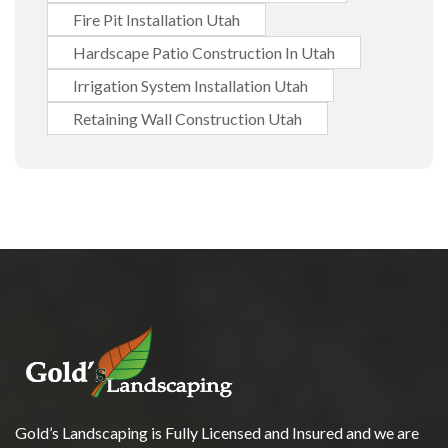
Fire Pit Installation Utah
Hardscape Patio Construction In Utah
Irrigation System Installation Utah
Retaining Wall Construction Utah
Gold’s Landscaping is Fully Licensed and Insured and we are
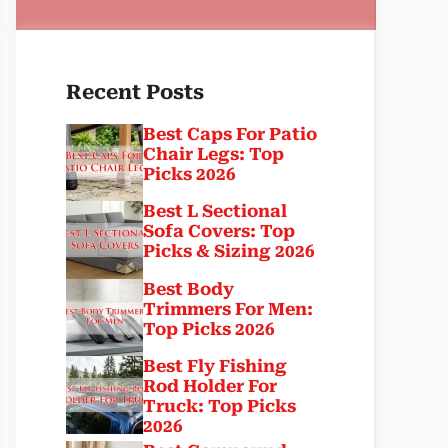
Recent Posts
Best Caps For Patio
Chair Legs: Top
Picks 2026
Best L Sectional
Sofa Covers: Top
Picks & Sizing 2026
Best Body
Trimmers For Men:
Top Picks 2026
Best Fly Fishing
Rod Holder For
Truck: Top Picks
2026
☆ ☆ ☆ ☆ ☆
## PROBLEM STATEMENT
Using the listing above, return all lines where the word "Picks" occurs.

## ANSWER SPACE
Picks 2026
Picks & Sizing 2026
Top Picks 2026
Truck: Top Picks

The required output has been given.